Your program has several drawbacks.

For example within the function main there are unused variables declared like

int count;
int* num;

The function does take into account that -1 can be a valid value of the array.

There is a problem with the number of elements that can be specified in a test. It is a very big number (according to the description 1 <= N <= 10000000). So the value of MAX equal to 100 is too low. As a result the data can be read incorrectly and not completely. Also there can occur problems with the variable length arrays.

There is no need to use the function fgets because each integer number can be read using scanf.

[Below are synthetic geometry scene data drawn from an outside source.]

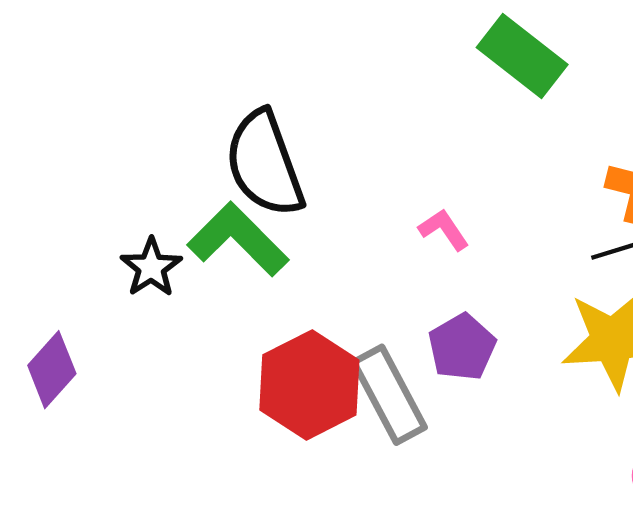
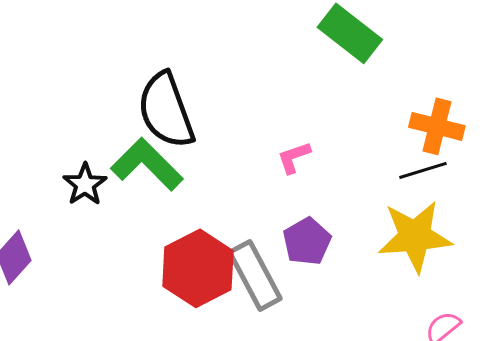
pink L-shape: (444, 230) -> (294, 157), turned -75

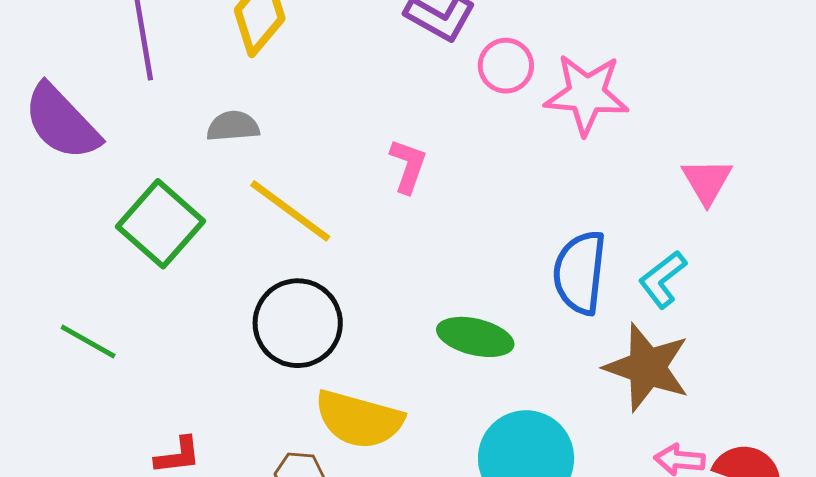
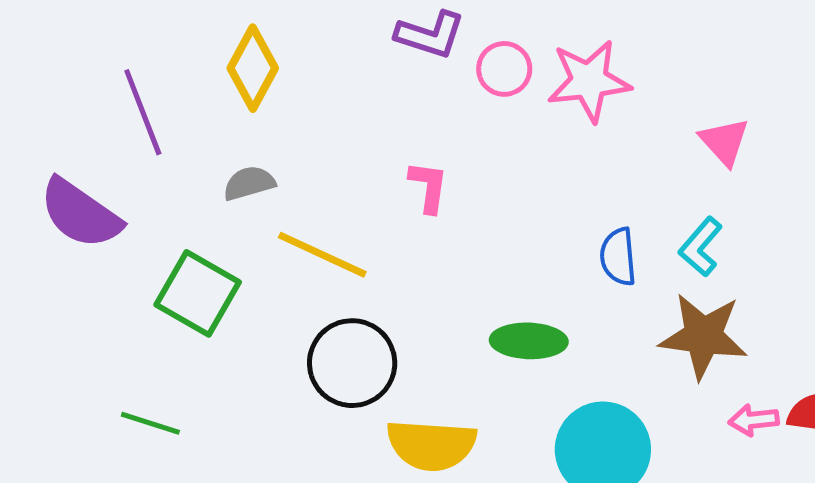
blue semicircle: (580, 273) -> (618, 257), size x0.7

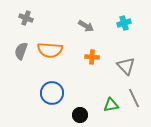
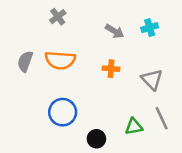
gray cross: (26, 18) -> (58, 17), moved, turned 32
gray arrow: (86, 26) -> (115, 31), moved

I could suggest the following solution. Try it and see whether it will pass the tests.

#include <stdio.h>
#include <stdlib.h>

size_t majorityElement( const int a[], size_t n )
{
    size_t majority_index = 0;

    for ( size_t i = 1, votes = 1; i < n; i++ )
    {
        if ( a[majority_index] == a[i] )
        {
            ++votes;
        }
        else
        {
            --votes;
        }

        if ( votes == 0 )
        {
            majority_index = i;
            ++votes;
        }
    }

    size_t count = 0;

    for ( size_t i = 0; i < n; i++ ) count += a[i] == a[majority_index];

    return n / 2 < count ? majority_index : n;
}

int main(void) 
{
    size_t n = 0;

    scanf( "%zu", &n );

    for ( size_t i = 0; i < n; i++ )
    {
        size_t m = 0;

        scanf( "%zu", &m );

        if ( m != 0 )
        {
            int *a = calloc( m, sizeof( int ) );

            for ( size_t j = 0; j < m; j++ ) scanf( "%d", a + j );

            size_t majority_index = majorityElement( a, m );

            printf( "%d\n", majority_index == m ? -1 : a[majority_index] );

            free( a );
        }           
    }

    return 0;
}

If it will not pass the tests then it seems there is a bug in tests.:)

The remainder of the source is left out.